It happened a few weeks ago. Okay, I look the same as I did the last day I was seventy-nine, but I don’t feel the same.
Not at all.
It’s big and sobering moment, the awakening that birthday morning. The seventies were good to me, one of the best decades of my life, actually. I felt fit and energetic, published four books and a number of poems, some of which received awards, and was lucky enough to get many fellowships to residencies that gave me precious time to write and reflect. I did a good amount of travel to some pretty exciting places (Tibet, Bhutan) with my husband and avoided Covid (so far). My son and his family were still in Concord, and we saw each other a good bit, which was wonderful.
But eighty. No more “the young old,” but moving towards the “old old,” the age for falls, fragility, and increased physical vulnerability. I know this, but I’m not there in my mind. My mother lived to celebrate her hundredth birthday and my father almost to it. I guess I’ve just assumed I’d make it to that point as well.
But eighty. There is a kind of heaviness in that integer. It brings me pause.
People say, “Age is just a number,” “You? Eighty? No way!” “Eighty is the new sixty,” but clearly, they have not yet reached this age or would feel differently, I suspect.
And I wonder if I would feel differently, too, if the world was not daily lurching from one crisis to another. If politicians and judges in Washington were not trying (and mostly succeeding) to turn the current world into one more like the one in which I was young, where women were chattel, men ruled, children were to be seen and not heard, everyone I knew went to church on Sunday. A stable world, though, in which few challenged much of anything.
If, if, if.
It feels as if bad spirits have been unleashed all across the country. It’s certainly not the one I thought I’d be inhabiting at eighty, in the sixties and seventies when I marched, protested, braided my long brown hair, took off my bra, and devoured “Our Bodies, Ourselves,” Germaine Greer, Betty Friedan, Susan Faludi, Ms. Magazine.
I thought we’d fought hard to change the idea held by so many, the Catholic church, the general patriarchy, even women themselves, that there was something wrong with simply being a woman.
Certainly, I have worked hard all my professional and personal life to challenge that odious concept. And in the beautiful “Boombox” I received as a birthday gift from my husband and son filled with messages, pictures, and memories from many of you, I was reassured that many responders see me as someone who always stands up for what she believes, no matter what, takes no bs, and has helped many others to learn to do the same.
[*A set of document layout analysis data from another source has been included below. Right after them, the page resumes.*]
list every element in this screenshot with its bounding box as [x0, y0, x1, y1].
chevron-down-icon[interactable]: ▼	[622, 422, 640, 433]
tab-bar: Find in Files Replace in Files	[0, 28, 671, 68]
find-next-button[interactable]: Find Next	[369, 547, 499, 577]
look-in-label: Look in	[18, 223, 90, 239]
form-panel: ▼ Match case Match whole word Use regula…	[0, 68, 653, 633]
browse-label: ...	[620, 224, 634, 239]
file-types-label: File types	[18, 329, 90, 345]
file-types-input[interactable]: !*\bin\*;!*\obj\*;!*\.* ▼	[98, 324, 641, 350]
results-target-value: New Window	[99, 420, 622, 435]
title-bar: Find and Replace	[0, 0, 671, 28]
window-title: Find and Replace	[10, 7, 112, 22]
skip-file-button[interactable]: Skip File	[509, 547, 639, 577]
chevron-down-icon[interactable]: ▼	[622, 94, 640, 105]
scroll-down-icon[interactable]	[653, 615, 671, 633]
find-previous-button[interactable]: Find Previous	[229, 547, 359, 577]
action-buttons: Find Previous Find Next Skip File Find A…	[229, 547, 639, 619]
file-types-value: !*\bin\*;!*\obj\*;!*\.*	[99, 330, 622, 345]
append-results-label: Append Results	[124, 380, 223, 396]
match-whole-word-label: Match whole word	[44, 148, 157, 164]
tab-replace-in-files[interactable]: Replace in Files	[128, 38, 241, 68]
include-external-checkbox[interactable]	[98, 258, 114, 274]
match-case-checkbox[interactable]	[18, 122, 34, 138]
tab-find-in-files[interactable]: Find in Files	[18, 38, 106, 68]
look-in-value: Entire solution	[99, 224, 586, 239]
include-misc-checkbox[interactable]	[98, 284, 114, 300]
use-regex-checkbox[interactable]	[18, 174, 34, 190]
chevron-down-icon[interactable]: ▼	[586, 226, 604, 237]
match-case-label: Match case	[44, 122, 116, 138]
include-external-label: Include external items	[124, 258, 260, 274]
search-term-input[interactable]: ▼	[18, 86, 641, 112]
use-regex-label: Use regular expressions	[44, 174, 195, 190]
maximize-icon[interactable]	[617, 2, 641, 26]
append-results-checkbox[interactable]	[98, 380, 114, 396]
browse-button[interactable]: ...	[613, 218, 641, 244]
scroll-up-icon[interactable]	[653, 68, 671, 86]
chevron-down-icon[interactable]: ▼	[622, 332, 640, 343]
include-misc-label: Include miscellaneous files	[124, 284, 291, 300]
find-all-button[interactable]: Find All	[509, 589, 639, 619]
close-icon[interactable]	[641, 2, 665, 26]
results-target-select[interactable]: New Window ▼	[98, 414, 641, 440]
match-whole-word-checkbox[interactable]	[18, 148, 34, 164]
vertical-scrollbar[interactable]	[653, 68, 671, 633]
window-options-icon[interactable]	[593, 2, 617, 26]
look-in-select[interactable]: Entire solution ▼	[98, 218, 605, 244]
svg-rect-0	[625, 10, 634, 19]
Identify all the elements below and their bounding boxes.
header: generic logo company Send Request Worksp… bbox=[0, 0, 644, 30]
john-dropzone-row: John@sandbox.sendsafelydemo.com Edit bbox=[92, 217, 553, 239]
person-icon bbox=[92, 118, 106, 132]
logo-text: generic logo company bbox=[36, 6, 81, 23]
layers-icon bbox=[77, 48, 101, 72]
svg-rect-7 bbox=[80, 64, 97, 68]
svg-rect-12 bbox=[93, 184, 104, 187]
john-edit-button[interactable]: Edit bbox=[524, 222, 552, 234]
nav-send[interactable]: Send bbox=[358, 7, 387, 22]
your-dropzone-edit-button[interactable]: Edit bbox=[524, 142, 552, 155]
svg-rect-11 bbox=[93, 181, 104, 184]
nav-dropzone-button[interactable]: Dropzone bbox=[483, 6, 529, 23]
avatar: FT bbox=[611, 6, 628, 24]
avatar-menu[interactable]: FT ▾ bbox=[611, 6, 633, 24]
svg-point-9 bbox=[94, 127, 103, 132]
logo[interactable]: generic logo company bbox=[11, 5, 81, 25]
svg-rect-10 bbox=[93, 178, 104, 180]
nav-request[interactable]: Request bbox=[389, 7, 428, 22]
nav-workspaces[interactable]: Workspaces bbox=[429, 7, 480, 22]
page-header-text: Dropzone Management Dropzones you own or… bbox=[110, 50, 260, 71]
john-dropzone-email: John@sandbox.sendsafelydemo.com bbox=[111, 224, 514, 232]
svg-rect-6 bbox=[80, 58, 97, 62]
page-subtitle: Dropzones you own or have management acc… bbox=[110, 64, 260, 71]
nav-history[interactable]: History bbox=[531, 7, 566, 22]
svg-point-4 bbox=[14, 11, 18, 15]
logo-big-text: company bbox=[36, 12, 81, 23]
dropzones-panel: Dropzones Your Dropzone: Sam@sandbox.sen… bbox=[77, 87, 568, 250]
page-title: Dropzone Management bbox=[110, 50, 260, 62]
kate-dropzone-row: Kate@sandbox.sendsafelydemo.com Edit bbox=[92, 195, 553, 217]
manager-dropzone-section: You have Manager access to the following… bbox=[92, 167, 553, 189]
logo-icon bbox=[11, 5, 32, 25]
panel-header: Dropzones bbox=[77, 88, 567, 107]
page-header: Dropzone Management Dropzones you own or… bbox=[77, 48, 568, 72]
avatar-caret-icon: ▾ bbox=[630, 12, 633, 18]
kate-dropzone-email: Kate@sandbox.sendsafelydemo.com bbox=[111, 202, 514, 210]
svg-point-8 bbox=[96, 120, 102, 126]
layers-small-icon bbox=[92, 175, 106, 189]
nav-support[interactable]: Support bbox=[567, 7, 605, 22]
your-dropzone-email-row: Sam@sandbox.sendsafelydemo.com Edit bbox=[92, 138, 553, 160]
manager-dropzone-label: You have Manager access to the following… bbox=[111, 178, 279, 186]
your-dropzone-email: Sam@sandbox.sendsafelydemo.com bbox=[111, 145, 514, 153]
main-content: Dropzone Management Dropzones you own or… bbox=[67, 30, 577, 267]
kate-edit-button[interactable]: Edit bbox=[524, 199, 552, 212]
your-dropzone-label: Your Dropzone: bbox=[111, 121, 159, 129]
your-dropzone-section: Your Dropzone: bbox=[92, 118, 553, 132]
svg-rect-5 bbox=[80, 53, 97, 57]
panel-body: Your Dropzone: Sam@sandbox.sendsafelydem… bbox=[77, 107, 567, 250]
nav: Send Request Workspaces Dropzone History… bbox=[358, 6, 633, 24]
I think that was my favorite message, even though there were so many more very special ones. I was flush with gratitude and joy as I read through them, regret over mistakes and poor choices banished for that happy day. I forgot Covid, our horrendous political situation, my husband’s unsteady gait, my wrinkles and thinning skin, my son’s relocation to Switzerland, my grandsons leaving for everywhere.
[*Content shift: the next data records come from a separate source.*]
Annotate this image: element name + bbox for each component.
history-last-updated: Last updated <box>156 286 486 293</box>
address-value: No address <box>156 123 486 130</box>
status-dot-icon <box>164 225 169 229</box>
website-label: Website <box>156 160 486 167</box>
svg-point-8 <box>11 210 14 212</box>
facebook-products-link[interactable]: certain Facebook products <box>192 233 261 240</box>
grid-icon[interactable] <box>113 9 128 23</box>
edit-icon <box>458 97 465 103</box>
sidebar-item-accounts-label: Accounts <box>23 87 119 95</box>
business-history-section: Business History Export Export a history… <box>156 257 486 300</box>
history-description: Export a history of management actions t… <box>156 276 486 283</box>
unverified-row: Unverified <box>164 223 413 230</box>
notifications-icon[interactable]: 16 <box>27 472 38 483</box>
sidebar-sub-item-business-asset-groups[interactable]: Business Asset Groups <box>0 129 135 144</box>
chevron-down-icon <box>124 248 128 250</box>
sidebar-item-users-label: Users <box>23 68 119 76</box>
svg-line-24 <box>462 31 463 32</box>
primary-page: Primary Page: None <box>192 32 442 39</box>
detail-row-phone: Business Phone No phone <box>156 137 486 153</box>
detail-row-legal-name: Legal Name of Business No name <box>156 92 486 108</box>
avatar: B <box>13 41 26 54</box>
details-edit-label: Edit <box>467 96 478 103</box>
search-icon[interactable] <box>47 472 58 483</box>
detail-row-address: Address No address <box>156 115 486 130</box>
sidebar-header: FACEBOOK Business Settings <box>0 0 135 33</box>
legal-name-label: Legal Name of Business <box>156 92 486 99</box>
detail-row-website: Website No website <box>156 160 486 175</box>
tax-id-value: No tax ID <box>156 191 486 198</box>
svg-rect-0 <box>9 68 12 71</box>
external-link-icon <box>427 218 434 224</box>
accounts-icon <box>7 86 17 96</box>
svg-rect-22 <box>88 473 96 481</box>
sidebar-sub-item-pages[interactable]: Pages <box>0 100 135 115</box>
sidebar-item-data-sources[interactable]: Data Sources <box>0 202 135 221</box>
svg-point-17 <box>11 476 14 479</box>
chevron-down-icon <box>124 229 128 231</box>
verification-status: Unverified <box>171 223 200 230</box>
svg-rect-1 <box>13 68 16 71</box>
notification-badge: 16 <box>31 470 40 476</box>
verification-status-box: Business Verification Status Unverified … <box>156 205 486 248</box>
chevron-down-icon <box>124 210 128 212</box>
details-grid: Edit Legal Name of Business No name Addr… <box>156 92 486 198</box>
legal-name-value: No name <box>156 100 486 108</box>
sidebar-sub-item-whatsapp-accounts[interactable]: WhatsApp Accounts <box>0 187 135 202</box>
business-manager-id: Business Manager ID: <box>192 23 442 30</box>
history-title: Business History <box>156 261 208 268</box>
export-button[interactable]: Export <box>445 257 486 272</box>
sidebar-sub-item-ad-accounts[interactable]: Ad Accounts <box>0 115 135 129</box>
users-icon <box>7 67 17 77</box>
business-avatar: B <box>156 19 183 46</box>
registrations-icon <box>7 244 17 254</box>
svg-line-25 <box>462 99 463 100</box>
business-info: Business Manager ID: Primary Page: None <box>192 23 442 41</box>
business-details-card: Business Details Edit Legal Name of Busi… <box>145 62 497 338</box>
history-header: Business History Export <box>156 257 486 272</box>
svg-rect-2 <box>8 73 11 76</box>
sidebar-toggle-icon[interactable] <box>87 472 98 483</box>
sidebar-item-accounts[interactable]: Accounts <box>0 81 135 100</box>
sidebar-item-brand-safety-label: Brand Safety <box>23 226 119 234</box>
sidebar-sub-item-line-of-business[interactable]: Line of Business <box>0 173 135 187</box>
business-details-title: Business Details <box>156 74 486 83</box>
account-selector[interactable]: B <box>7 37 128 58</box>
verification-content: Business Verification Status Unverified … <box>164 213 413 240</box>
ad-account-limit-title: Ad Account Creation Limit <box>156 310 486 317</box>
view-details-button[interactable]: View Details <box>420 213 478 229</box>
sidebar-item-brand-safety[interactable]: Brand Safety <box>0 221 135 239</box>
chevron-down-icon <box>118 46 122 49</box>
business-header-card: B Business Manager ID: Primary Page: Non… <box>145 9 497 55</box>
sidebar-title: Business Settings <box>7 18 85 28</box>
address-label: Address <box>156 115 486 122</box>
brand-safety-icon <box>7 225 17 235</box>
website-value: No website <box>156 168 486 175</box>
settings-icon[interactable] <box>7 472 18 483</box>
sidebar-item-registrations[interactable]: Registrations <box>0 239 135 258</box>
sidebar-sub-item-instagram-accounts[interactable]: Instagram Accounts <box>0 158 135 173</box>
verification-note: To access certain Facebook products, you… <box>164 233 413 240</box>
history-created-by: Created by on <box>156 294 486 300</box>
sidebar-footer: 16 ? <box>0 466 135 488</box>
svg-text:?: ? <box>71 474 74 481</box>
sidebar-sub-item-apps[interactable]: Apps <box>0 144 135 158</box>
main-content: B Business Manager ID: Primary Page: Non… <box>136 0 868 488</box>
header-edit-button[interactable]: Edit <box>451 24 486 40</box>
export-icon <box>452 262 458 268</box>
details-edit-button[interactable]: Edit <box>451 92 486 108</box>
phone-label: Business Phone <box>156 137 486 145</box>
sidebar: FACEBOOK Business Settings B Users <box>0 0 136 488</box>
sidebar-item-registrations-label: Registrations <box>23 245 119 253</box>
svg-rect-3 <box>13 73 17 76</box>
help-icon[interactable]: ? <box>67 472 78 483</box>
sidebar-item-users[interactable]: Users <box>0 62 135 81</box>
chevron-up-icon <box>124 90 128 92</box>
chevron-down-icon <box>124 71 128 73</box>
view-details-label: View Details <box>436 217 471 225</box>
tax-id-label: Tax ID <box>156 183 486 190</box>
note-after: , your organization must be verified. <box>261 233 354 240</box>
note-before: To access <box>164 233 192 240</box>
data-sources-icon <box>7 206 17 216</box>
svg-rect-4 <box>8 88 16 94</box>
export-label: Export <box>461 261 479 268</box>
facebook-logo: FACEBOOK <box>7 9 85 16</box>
It was a pretty perfect day, my eightieth birthday.
While I am writing this post, notification comes that another of my college classmates has died. A blue and white booklet called “Five Wishes” is on my desk, it will tell people how I want to be treated if I get seriously ill, although my husband and I have thoroughly discussed these things.
We have our cemetery plots.
But then, last Sunday I had lunch with an astounding woman of ninety-four who is still creative and vibrant. I just finished an excellent novel by Alice Elliot Dark, “Fellowship Point,” about two eighty-year-old women who haven’t stopped living for a moment, whose friendship is rich and vital. I myself continue to write, garden, go to yoga class, walk four miles a day, feel energy and enthusiasm for living, intend to apply for more residency fellowships and hike part of the Camino de Santiago in Spain.
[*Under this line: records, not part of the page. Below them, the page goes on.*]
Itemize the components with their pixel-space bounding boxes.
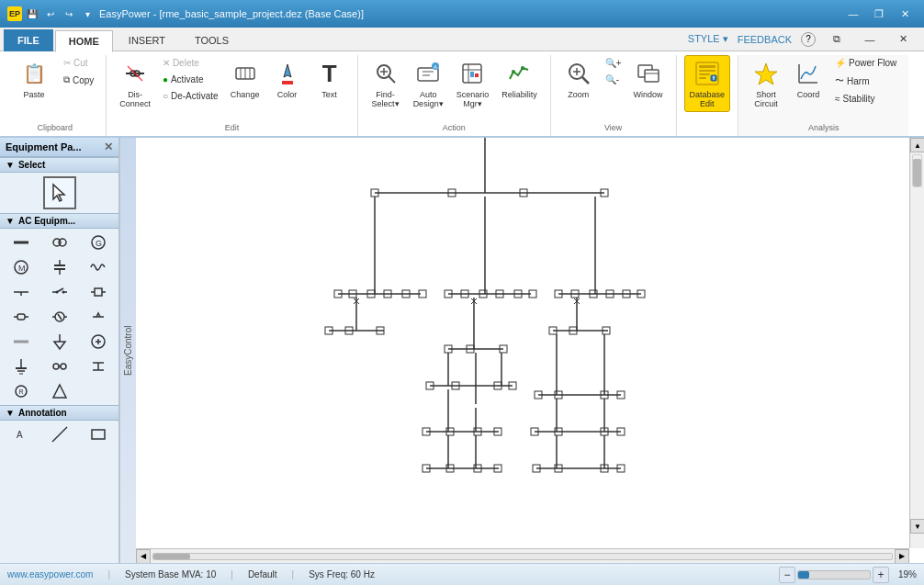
canvas-scrollbar-v[interactable]: ▲ ▼ bbox=[909, 138, 924, 548]
text-button[interactable]: T Text bbox=[310, 55, 350, 103]
scroll-down-button[interactable]: ▼ bbox=[910, 519, 924, 534]
eq-inductor[interactable] bbox=[79, 255, 117, 279]
ribbon-minimize-button[interactable]: ⧉ bbox=[825, 30, 849, 49]
style-link[interactable]: STYLE ▾ bbox=[688, 33, 728, 45]
ann-line[interactable] bbox=[40, 422, 78, 446]
svg-text:R: R bbox=[18, 388, 23, 395]
color-button[interactable]: Color bbox=[267, 55, 308, 103]
eq-misc5[interactable] bbox=[79, 379, 117, 403]
eq-ground[interactable] bbox=[2, 354, 39, 378]
eq-transformer[interactable] bbox=[40, 231, 78, 254]
zoom-slider[interactable] bbox=[797, 570, 871, 579]
undo-quick-btn[interactable]: ↩ bbox=[42, 6, 59, 22]
analysis-group-label: Analysis bbox=[808, 123, 839, 132]
zoom-in-button[interactable]: 🔍+ bbox=[601, 55, 626, 71]
section-header-ac[interactable]: ▼ AC Equipm... bbox=[0, 213, 118, 229]
panel-header: Equipment Pa... ✕ bbox=[0, 138, 118, 157]
eq-cable[interactable] bbox=[2, 330, 39, 354]
save-quick-btn[interactable]: 💾 bbox=[24, 6, 40, 22]
stability-button[interactable]: ≈ Stability bbox=[830, 91, 901, 107]
short-circuit-button[interactable]: ShortCircuit bbox=[746, 55, 786, 112]
scroll-left-button[interactable]: ◀ bbox=[136, 549, 151, 564]
window-button[interactable]: Window bbox=[628, 55, 669, 103]
canvas-scrollbar-h[interactable]: ◀ ▶ bbox=[136, 548, 909, 563]
harm-button[interactable]: 〜 Harm bbox=[830, 72, 901, 90]
eq-motor[interactable]: M bbox=[2, 255, 39, 279]
redo-quick-btn[interactable]: ↪ bbox=[61, 6, 77, 22]
cut-button[interactable]: ✂ Cut bbox=[59, 55, 98, 71]
more-quick-btn[interactable]: ▾ bbox=[79, 6, 96, 22]
eq-meter[interactable] bbox=[79, 305, 117, 329]
eq-misc2[interactable] bbox=[79, 354, 117, 378]
status-right: − + 19% bbox=[779, 567, 917, 583]
eq-load[interactable] bbox=[40, 330, 78, 354]
database-edit-button[interactable]: DatabaseEdit bbox=[684, 55, 731, 112]
system-base-label: System Base MVA: 10 bbox=[125, 569, 216, 579]
ribbon-restore-button[interactable]: — bbox=[858, 30, 882, 49]
canvas-area[interactable]: ▲ ▼ ◀ ▶ bbox=[136, 138, 924, 563]
eq-source[interactable] bbox=[79, 330, 117, 354]
eq-switch[interactable] bbox=[40, 280, 78, 304]
scroll-track-h bbox=[152, 553, 893, 560]
tab-insert[interactable]: INSERT bbox=[115, 29, 179, 51]
scenario-mgr-button[interactable]: ScenarioMgr▾ bbox=[451, 55, 495, 112]
disconnect-button[interactable]: Dis-Connect bbox=[114, 55, 156, 112]
deactivate-button[interactable]: ○ De-Activate bbox=[158, 88, 223, 104]
section-header-select[interactable]: ▼ Select bbox=[0, 157, 118, 173]
svg-rect-63 bbox=[95, 288, 102, 296]
close-button[interactable]: ✕ bbox=[893, 5, 917, 23]
eq-bus[interactable] bbox=[2, 231, 39, 254]
feedback-link[interactable]: FEEDBACK bbox=[738, 34, 792, 45]
minimize-button[interactable]: — bbox=[841, 5, 865, 23]
website-link[interactable]: www.easypower.com bbox=[7, 569, 93, 579]
ribbon-close-button[interactable]: ✕ bbox=[891, 30, 915, 49]
eq-fuse[interactable] bbox=[2, 305, 39, 329]
ribbon: 📋 Paste ✂ Cut ⧉ Copy Clipboard bbox=[0, 51, 924, 138]
delete-button[interactable]: ✕ Delete bbox=[158, 55, 223, 71]
scroll-right-button[interactable]: ▶ bbox=[895, 549, 909, 564]
svg-marker-44 bbox=[53, 185, 64, 201]
panel-close-button[interactable]: ✕ bbox=[104, 141, 113, 153]
eq-line[interactable] bbox=[2, 280, 39, 304]
maximize-button[interactable]: ❐ bbox=[867, 5, 891, 23]
scroll-up-button[interactable]: ▲ bbox=[910, 138, 924, 152]
eq-misc3[interactable]: R bbox=[2, 379, 39, 403]
svg-rect-35 bbox=[699, 70, 716, 72]
zoom-out-button[interactable]: 🔍- bbox=[601, 72, 626, 87]
tab-home[interactable]: HOME bbox=[55, 30, 113, 52]
power-flow-button[interactable]: ⚡ Power Flow bbox=[830, 55, 901, 71]
coord-button[interactable]: Coord bbox=[788, 55, 828, 103]
copy-button[interactable]: ⧉ Copy bbox=[59, 72, 98, 88]
zoom-button[interactable]: Zoom bbox=[558, 55, 599, 103]
section-header-annotation[interactable]: ▼ Annotation bbox=[0, 405, 118, 421]
select-cursor-button[interactable] bbox=[43, 176, 76, 209]
change-button[interactable]: Change bbox=[225, 55, 265, 103]
tab-file[interactable]: FILE bbox=[4, 29, 53, 51]
app-icon: EP bbox=[7, 6, 22, 21]
eq-misc1[interactable] bbox=[40, 354, 78, 378]
short-circuit-icon bbox=[751, 59, 781, 88]
zoom-in-status-button[interactable]: + bbox=[873, 567, 889, 583]
help-button[interactable]: ? bbox=[801, 32, 816, 47]
reliability-button[interactable]: Reliability bbox=[496, 55, 543, 103]
db-edit-items: DatabaseEdit bbox=[684, 55, 731, 136]
tab-tools[interactable]: TOOLS bbox=[181, 29, 242, 51]
eq-generator[interactable]: G bbox=[79, 231, 117, 254]
database-edit-icon bbox=[693, 59, 722, 88]
eq-relay[interactable] bbox=[40, 305, 78, 329]
activate-button[interactable]: ● Activate bbox=[158, 72, 223, 87]
ribbon-tabs: FILE HOME INSERT TOOLS bbox=[0, 28, 248, 51]
auto-design-button[interactable]: A AutoDesign▾ bbox=[408, 55, 449, 112]
find-select-button[interactable]: Find-Select▾ bbox=[366, 55, 406, 112]
paste-button[interactable]: 📋 Paste bbox=[11, 55, 57, 103]
title-bar-left: EP 💾 ↩ ↪ ▾ EasyPower - [rme_basic_sample… bbox=[7, 6, 364, 22]
eq-breaker[interactable] bbox=[79, 280, 117, 304]
easy-control-tab[interactable]: EasyControl bbox=[119, 138, 136, 563]
ann-box[interactable] bbox=[79, 422, 117, 446]
power-flow-icon: ⚡ bbox=[835, 58, 846, 68]
ann-text[interactable]: A bbox=[2, 422, 39, 446]
zoom-out-status-button[interactable]: − bbox=[779, 567, 795, 583]
eq-misc4[interactable] bbox=[40, 379, 78, 403]
delete-label: Delete bbox=[173, 58, 199, 68]
eq-capacitor[interactable] bbox=[40, 255, 78, 279]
John Keats, the English poet, wrote about “negative capability,” which he describes it as “being in uncertainties, mysteries, doubts, without any irritable reaching after fact and reason,” and which I have always understood as holding two opposites in one’s hands at the same time.
That concept has been my poetic foundation.
And so, eighty may inherit that conundrum for me—a sober beginning to the last chapter—but a time of relishing the knowledge, experience and yes, acceptance, that age has delivered.
And of continuing to try to face life as though I’m going to live forever-- and die tomorrow.
A good mantra for any age, I think.
*********************
Thanks to so many of you who encouraged me to reach out with “To the Mothers of Uvalde” and send it to a wider audience. Our local paper published it as a guest essay, and today it was published in the Uvalde Leader-News as a guest essay. It makes me so happy to know I’ve been able to reach out to those suffering women.